David Loshin, Efficient Memory Programming, McGraw-Hill 1999
Rene Alexander & Graham Bensley, C++ Footprint and Performance Optimization, SAMS Publishing 2000
James Noble and Charles Weir, Small Memory Software: Patterns for systems with limited memory, Pearson Education 2001
Kris Kaspersky, Code Optimization: Effective Memory Usage, A-List LLC 2003
Frantisek Franek, Memory as a Programming Concept in C and C++, Cambridge University Press 2004
Question is properly still remain unanswered …
Why is same program requires less RAM in CPU compared to GPU ?

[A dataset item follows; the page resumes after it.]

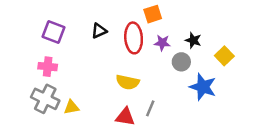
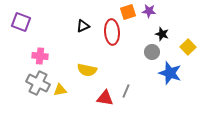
purple square: (54, 32) -> (21, 22), moved
purple star: (162, 43) -> (149, 11), moved
yellow semicircle: (128, 82) -> (87, 70), moved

It depends on the port of the CPU program to GPU. There are reasons, why GPU programs typically use more memory:
- They are often optimized for a certain GPU or at least for a certain minimum amount of memory and can often assume that no other program is using the GPU at the same time. That typically is not true for the CPU
- GPUs use pipelining for copying memory and different stages of algorithms. Whereas CPUs more often modify data in place, GPUs often read one block of memory and write into a different one. That often makes it easier to avoid performance costly synchronizations
- GPUs often process more data at the same time to better use the parallelization. E.g. if you have a video editing software, on the GPU it could process 8 frames at the same time and on the CPU 1 frame (just an example).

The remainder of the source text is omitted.